Advice on DeepChem's Ligand Based virtual screening

mk28 · April 25, 2021, 12:43pm

Hello all,

I’m quite new to deepchem and trying to implement some of the frameworks for my problem at hand. Currently I’m trying my hand at developing a machine learning model for classifying whether compounds can bind to an allosteric site of a particular sodium channel I’m interested in and so am trying to some extent to implement the framework listed in Chapter 11 of Deep Learning for the Life Sciences. What I have done so far is use a subset of the zinc database and perform a ligand based screen using vina for about 10,000 compounds.
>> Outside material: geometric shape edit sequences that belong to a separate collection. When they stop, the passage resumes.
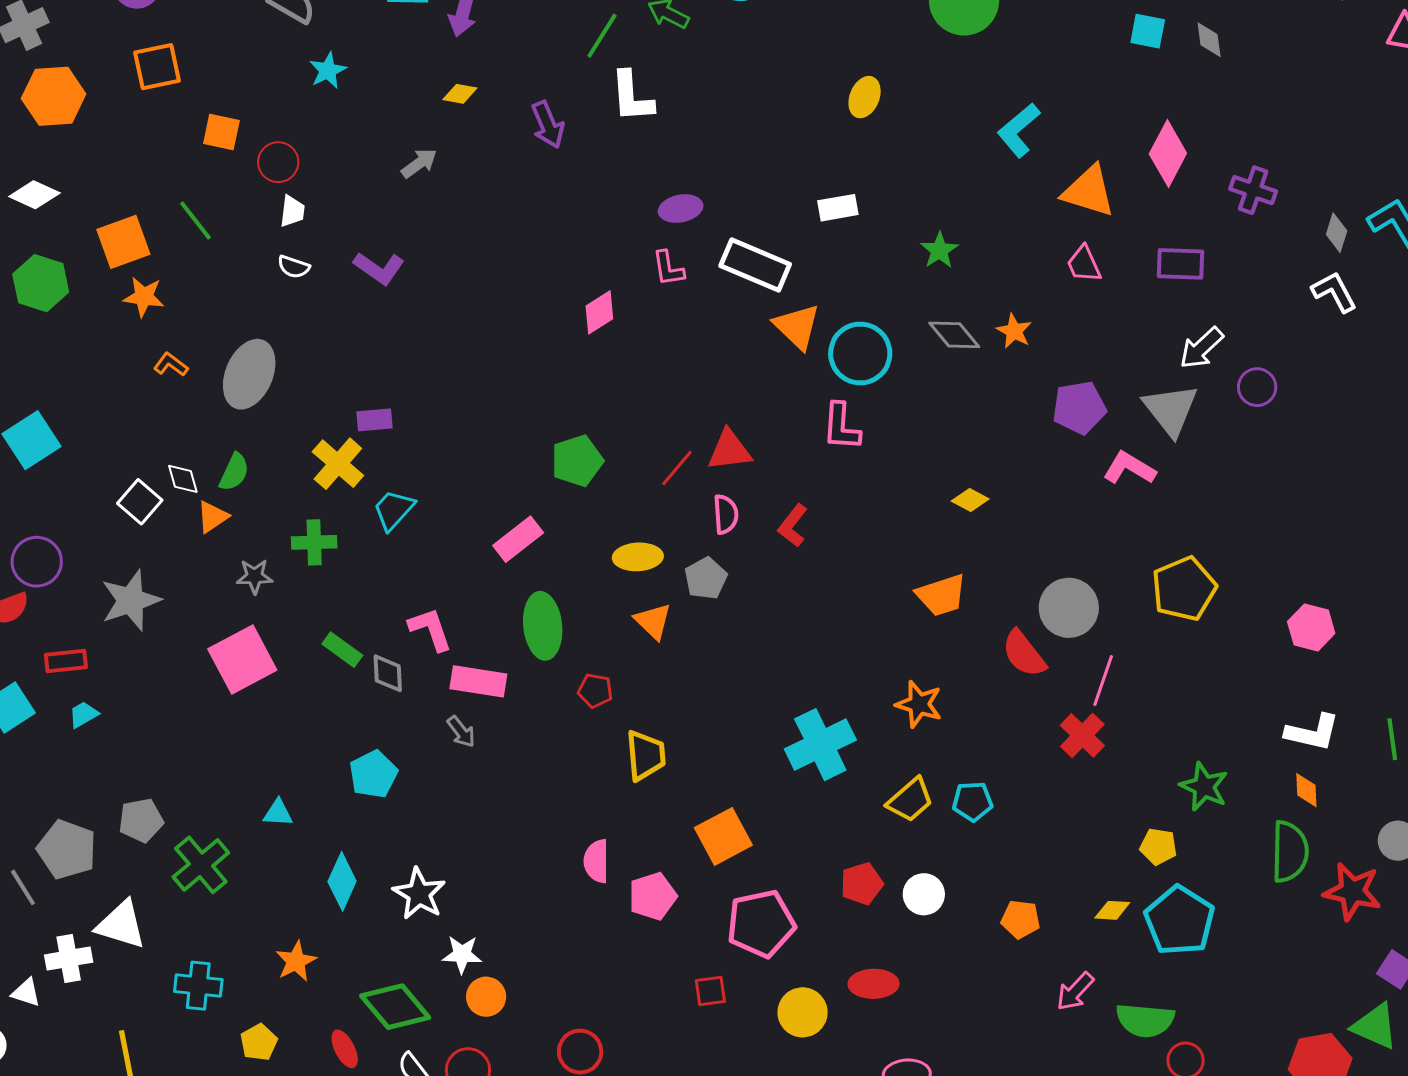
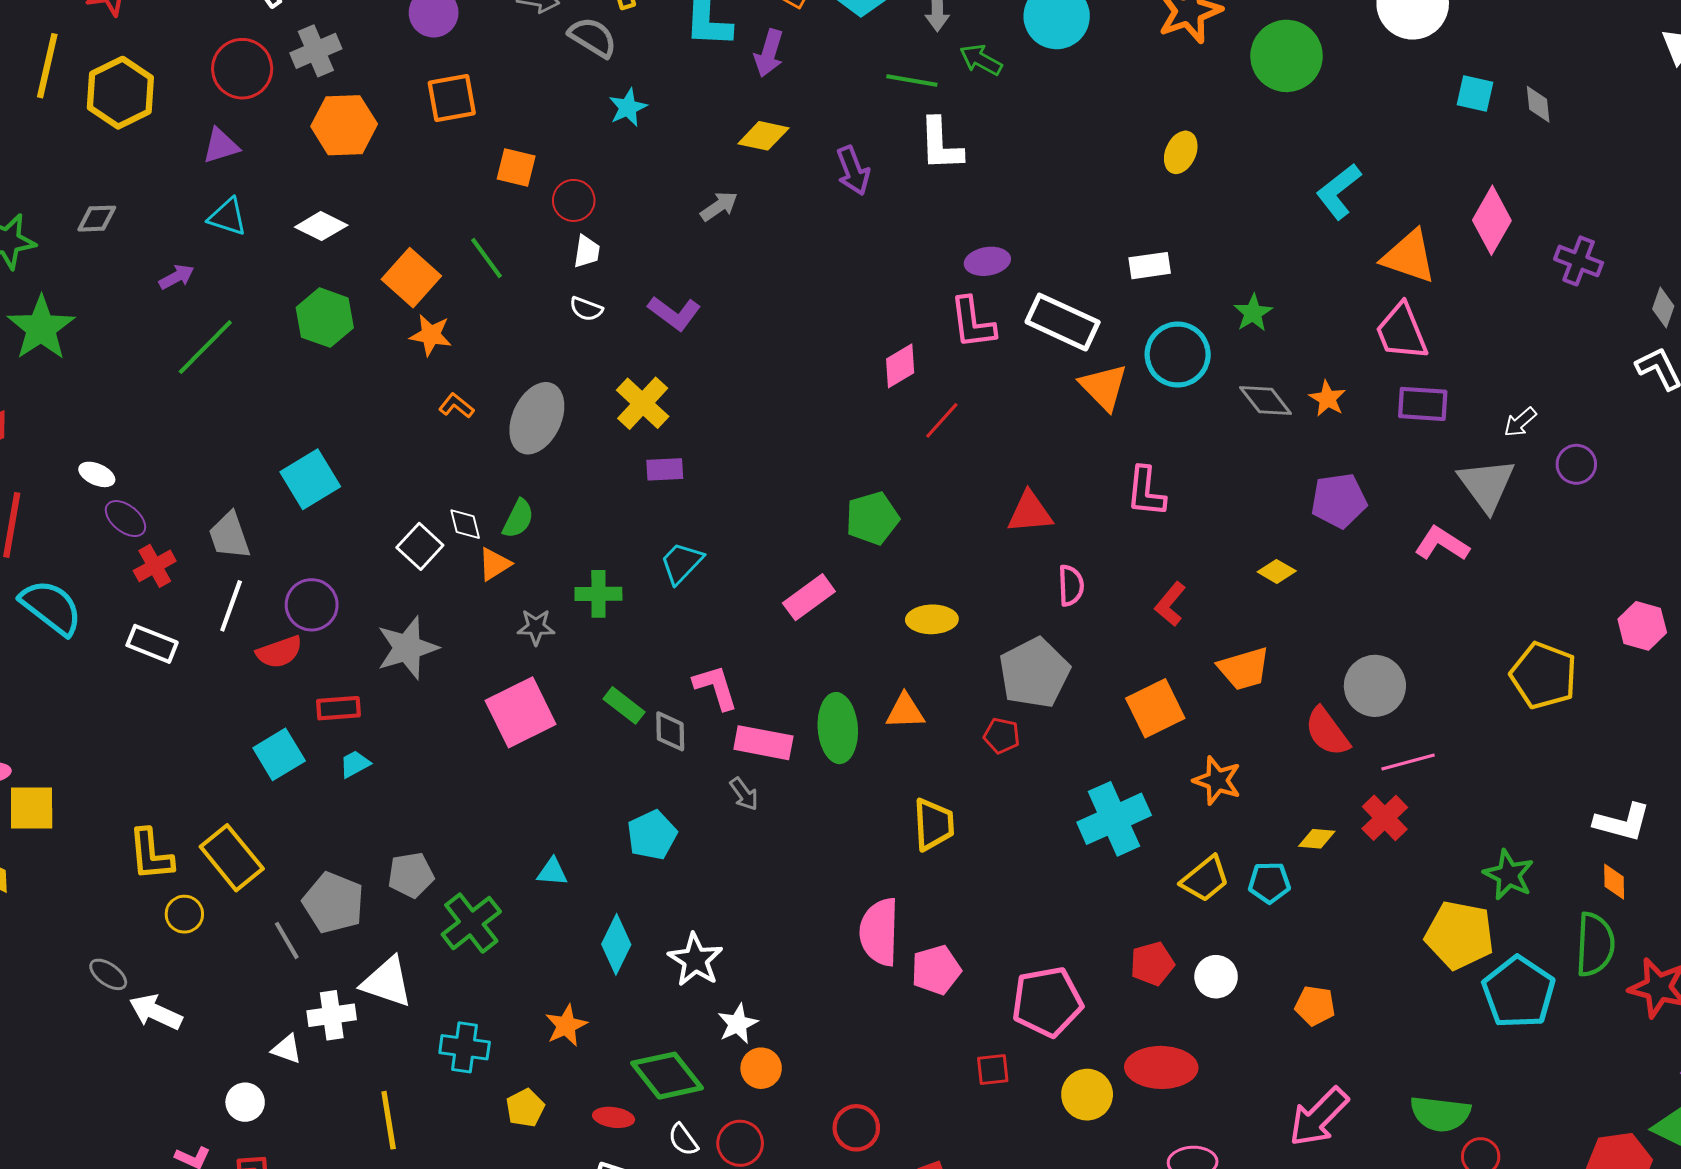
green line: (602, 36) -> (912, 80), turned 66
yellow diamond: (460, 94) -> (763, 136), size x1.4
orange square: (123, 242) -> (411, 278), turned -30
pink trapezoid: (1084, 264) -> (1402, 332), size x1.5
purple rectangle: (1181, 264) -> (1423, 404), moved
pink L-shape: (668, 268) -> (973, 323), size x1.4
white arrow: (1201, 348) -> (1520, 422), size x0.7
cyan circle: (860, 353) -> (1178, 354), moved
purple pentagon: (1079, 408) -> (1339, 501), moved
yellow cross: (338, 464) -> (643, 403), moved
red line: (677, 468) -> (942, 420), moved
pink semicircle: (726, 514) -> (1071, 586), moved
red L-shape: (793, 526) -> (1170, 604), moved
gray pentagon: (706, 578) -> (1034, 673), moved, size x1.6
yellow pentagon: (1184, 589) -> (1544, 675), moved, turned -30
orange triangle: (653, 621) -> (905, 711), moved, turned -48
green ellipse: (543, 626) -> (838, 728), moved
pink hexagon: (1311, 627) -> (1642, 626), moved
pink line: (1103, 681) -> (1408, 762), turned 54
red pentagon: (595, 691) -> (1002, 736), moved
orange square: (723, 836) -> (1155, 708), moved
yellow pentagon: (1158, 847) -> (1460, 935), size x1.8
pink semicircle: (596, 861) -> (879, 932), size x1.5
yellow diamond: (1112, 910) -> (1317, 839), moved
cyan pentagon: (1180, 921) -> (1519, 992), moved
white star: (462, 954) -> (738, 1024), turned -30
red ellipse: (874, 984) -> (1161, 1067), size x1.4
pink arrow: (1075, 991) -> (1319, 1117), moved, size x1.5
red ellipse: (345, 1049) -> (614, 1117), turned -57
This has given me binding affinity values for all my compounds. Thereafter, at somewhat arbitrary binding affinity values, I separated out compounds into active compounds i.e. that bind well and decoy compounds i.e. bind with much lower affinity. I then tried to examine the molecular properties as outlined in the workflow but basically the active compounds have a much higher molecular weight than the decoy compounds (log P and charge are very similar between both).

My real question is 1. Is this somewhat of a valid approach to build a rudimentary model or am I doing something very wrong and 2. given the libraries have quite different averages in molecular weights between active and decoy compounds, how should I go about fixing this? Should I use a different starting library in vina or a different approach or a different pre-processing step? I’m happy to clarify anything if needed in much more detail given this is a pretty loose outline without too many specific details. Any help would be much appreciated!!

bharath · April 29, 2021, 7:31pm

One challenge with your workflow is that you’re using molecular docking (through Vina) to get ground truth data for your model. In effect, this means the learned model can never be more accurate than Vina itself! A nicer strategy is to get experimental data for the assay if possible since otherwise you’re basically just building a fast vina approximation algorithm.

Is there a way you can get access to some experimental data?

mk28 · May 3, 2021, 2:21pm

Hi bharath and thanks for your reply.

Unfortunately, I do not have access to any experimental binding data on hand. Your answer makes a lot of sense. So I’ve changed my approach a bit now in which I am taking the top results of my Vina screen on the 10,000 molecules and then trying to get chemically similar compounds from another much larger dataset. In essence, I’m trying to streamline the process so that I don’t have to run a very large screen and can run Vina on a few compounds from this other dataset.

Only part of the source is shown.